* _AIM OF THE EXERCISE_
An exact copy of the entries is required, with every image omitted.

* _TASK MATERIAL_
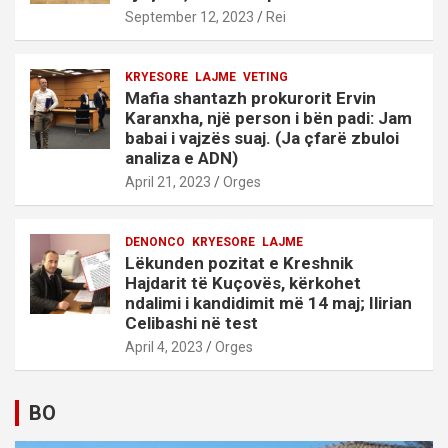
September 12, 2023
Rei
KRYESORE
LAJME
VETING
Mafia shantazh prokurorit Ervin
Karanxha, një person i bën padi: Jam
babai i vajzës suaj. (Ja çfarë zbuloi
analiza e ADN)
April 21, 2023
Orges
DENONCO
KRYESORE
LAJME
Lëkunden pozitat e Kreshnik
Hajdarit të Kuçovës, kërkohet
ndalimi i kandidimit më 14 maj; Ilirian
Celibashi në test
April 4, 2023
Orges
BO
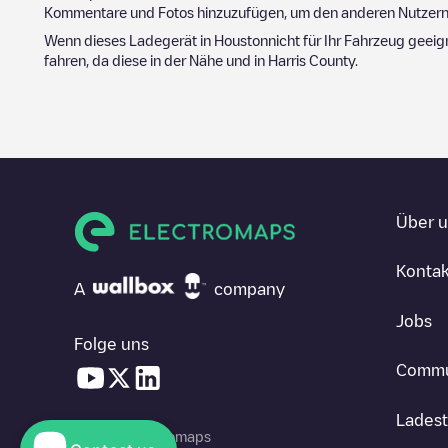
Kommentare und Fotos hinzuzufügen, um den anderen Nutzern 
Wenn dieses Ladegerät in
Houston
nicht für Ihr Fahrzeug geeig
fahren, da diese in der Nähe und in
Harris County
.
Über 
Kontak
A
company
Jobs
Folge uns
Commu
Ladest
© 2026 Electromaps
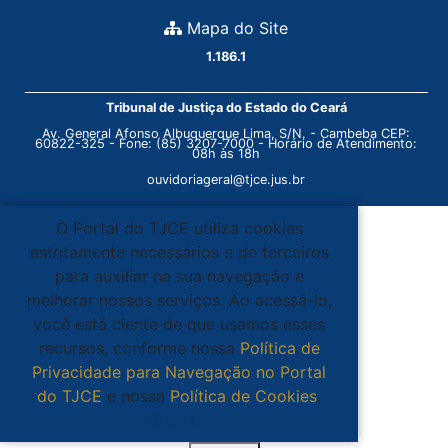
Mapa do Site
1.186.1
Tribunal de Justiça do Estado do Ceará
Av. General Afonso Albuquerque Lima, S/N. - Cambeba CEP:
60822-325 - Fone: (85) 3207-7000 - Horário de Atendimento:
08h às 18h
ouvidoriageral@tjce.jus.br
O Portal do TJCE utiliza cookies
estritamente necessários e de terceiros
para auxiliar na sua navegação e
melhorar nossos serviços. Ao acessá-lo,
você está ciente de que usamos esses
recursos, conforme nossa
Política de
Privacidade para Navegação no Portal
do TJCE
e nossa
Política de Cookies
.
Ciente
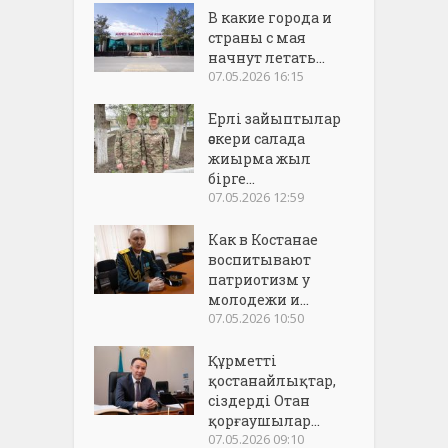
В какие города и
страны с мая
начнут летать...
07.05.2026 16:15
Ерлі зайыптылар
әскери салада
жиырма жыл
бірге...
07.05.2026 12:59
Как в Костанае
воспитывают
патриотизм у
молодежи и...
07.05.2026 10:50
Құрметті
қостанайлықтар,
сіздерді Отан
қорғаушылар...
07.05.2026 09:10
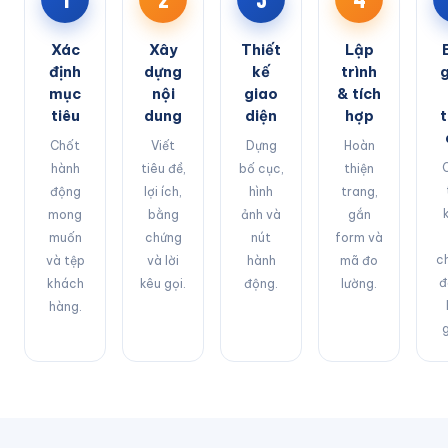
Xác
Xây
Thiết
Lập
định
dựng
kế
trình
mục
nội
giao
& tích
tiêu
dung
diện
hợp
Chốt
Viết
Dựng
Hoàn
hành
tiêu đề,
bố cục,
thiện
động
lợi ích,
hình
trang,
mong
bằng
ảnh và
gắn
muốn
chứng
nút
form và
c
và tệp
và lời
hành
mã đo
đ
khách
kêu gọi.
động.
lường.
hàng.
g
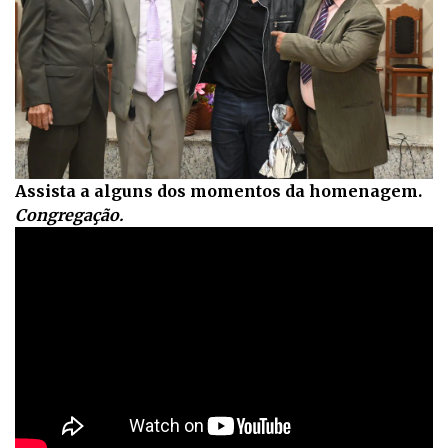
Assista a alguns dos momentos da homenagem.
Congregação.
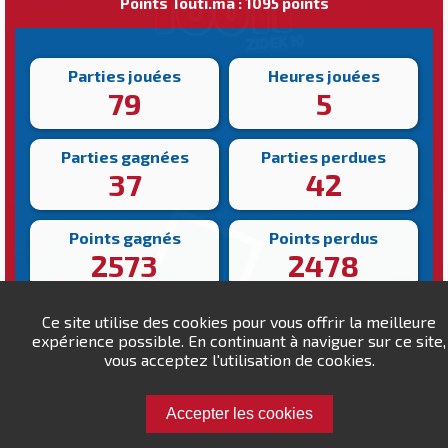
Points Touti.ma : 1095 points
Parties jouées
Heures jouées
79
5
Parties gagnées
Parties perdues
37
42
Points gagnés
Points perdus
2573
2478
Victoire la plus rapide
Victoire la plus lente
Ce site utilise des cookies pour vous offrir la meilleure
162s
489s
expérience possible. En continuant à naviguer sur ce site,
vous acceptez l'utilisation de cookies.
Accepter les cookies
Défiez berrada-1964 !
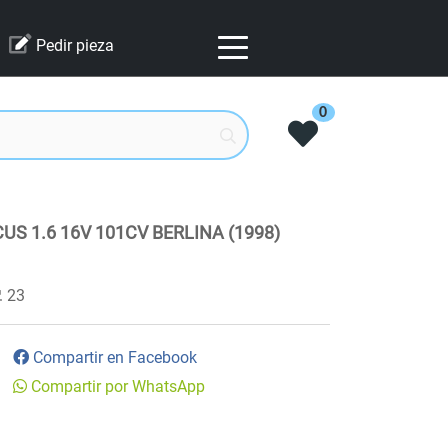
Pedir pieza
0
S 1.6 16V 101CV BERLINA (1998)
23
Compartir en Facebook
Compartir por WhatsApp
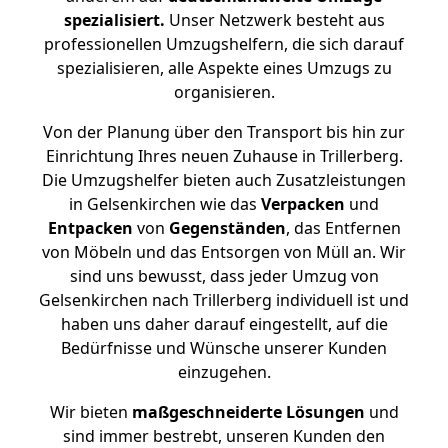
spezialisiert.
Unser Netzwerk besteht aus
professionellen Umzugshelfern, die sich darauf
spezialisieren, alle Aspekte eines Umzugs zu
organisieren.
Von der Planung über den Transport bis hin zur
Einrichtung Ihres neuen Zuhause in Trillerberg.
Die Umzugshelfer bieten auch Zusatzleistungen
in Gelsenkirchen wie das
Verpacken
und
Entpacken
von
Gegenständen
, das Entfernen
von Möbeln und das Entsorgen von Müll an. Wir
sind uns bewusst, dass jeder Umzug von
Gelsenkirchen nach Trillerberg individuell ist und
haben uns daher darauf eingestellt, auf die
Bedürfnisse und Wünsche unserer Kunden
einzugehen.
Wir bieten
maßgeschneiderte Lösungen
und
sind immer bestrebt, unseren Kunden den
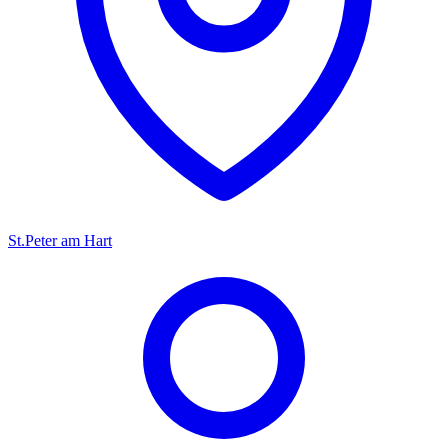
St.Peter am Hart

* _SOLVED PROBLEM_
September 12, 2023
Rei
KRYESORE
LAJME
VETING
Mafia shantazh prokurorit Ervin
Karanxha, një person i bën padi: Jam
babai i vajzës suaj. (Ja çfarë zbuloi
analiza e ADN)
April 21, 2023
Orges
DENONCO
KRYESORE
LAJME
Lëkunden pozitat e Kreshnik
Hajdarit të Kuçovës, kërkohet
ndalimi i kandidimit më 14 maj; Ilirian
Celibashi në test
April 4, 2023
Orges
BO
Kommentare und Fotos hinzuzufügen, um den anderen Nutzern 
Wenn dieses Ladegerät in
Houston
nicht für Ihr Fahrzeug geeig
fahren, da diese in der Nähe und in
Harris County
.
Über 
Kontak
A
company
Jobs
Folge uns
Commu
Ladest
© 2026 Electromaps
Mapa do Site
1.186.1
Tribunal de Justiça do Estado do Ceará
Av. General Afonso Albuquerque Lima, S/N. - Cambeba CEP:
60822-325 - Fone: (85) 3207-7000 - Horário de Atendimento:
08h às 18h
ouvidoriageral@tjce.jus.br
O Portal do TJCE utiliza cookies
estritamente necessários e de terceiros
para auxiliar na sua navegação e
melhorar nossos serviços. Ao acessá-lo,
você está ciente de que usamos esses
recursos, conforme nossa
Política de
Privacidade para Navegação no Portal
do TJCE
e nossa
Política de Cookies
.
Ciente
В какие города и
страны с мая
начнут летать...
07.05.2026 16:15
Ерлі зайыптылар
әскери салада
жиырма жыл
бірге...
07.05.2026 12:59
Как в Костанае
воспитывают
патриотизм у
молодежи и...
07.05.2026 10:50
Құрметті
қостанайлықтар,
сіздерді Отан
қорғаушылар...
07.05.2026 09:10
Xác
Xây
Thiết
Lập
định
dựng
kế
trình
mục
nội
giao
& tích
tiêu
dung
diện
hợp
Chốt
Viết
Dựng
Hoàn
hành
tiêu đề,
bố cục,
thiện
động
lợi ích,
hình
trang,
mong
bằng
ảnh và
gắn
muốn
chứng
nút
form và
c
và tệp
và lời
hành
mã đo
đ
khách
kêu gọi.
động.
lường.
hàng.
g
Assista a alguns dos momentos da homenagem.
Congregação.
Points Touti.ma : 1095 points
Parties jouées
Heures jouées
79
5
Parties gagnées
Parties perdues
37
42
Points gagnés
Points perdus
2573
2478
Victoire la plus rapide
Victoire la plus lente
Ce site utilise des cookies pour vous offrir la meilleure
162s
489s
expérience possible. En continuant à naviguer sur ce site,
vous acceptez l'utilisation de cookies.
Accepter les cookies
Défiez berrada-1964 !
Pedir pieza
0
S 1.6 16V 101CV BERLINA (1998)
23
Compartir en Facebook
Compartir por WhatsApp
spezialisiert.
Unser Netzwerk besteht aus
professionellen Umzugshelfern, die sich darauf
spezialisieren, alle Aspekte eines Umzugs zu
organisieren.
Von der Planung über den Transport bis hin zur
Einrichtung Ihres neuen Zuhause in Trillerberg.
Die Umzugshelfer bieten auch Zusatzleistungen
in Gelsenkirchen wie das
Verpacken
und
Entpacken
von
Gegenständen
, das Entfernen
von Möbeln und das Entsorgen von Müll an. Wir
sind uns bewusst, dass jeder Umzug von
Gelsenkirchen nach Trillerberg individuell ist und
haben uns daher darauf eingestellt, auf die
Bedürfnisse und Wünsche unserer Kunden
einzugehen.
Wir bieten
maßgeschneiderte Lösungen
und
sind immer bestrebt, unseren Kunden den
St.Peter am Hart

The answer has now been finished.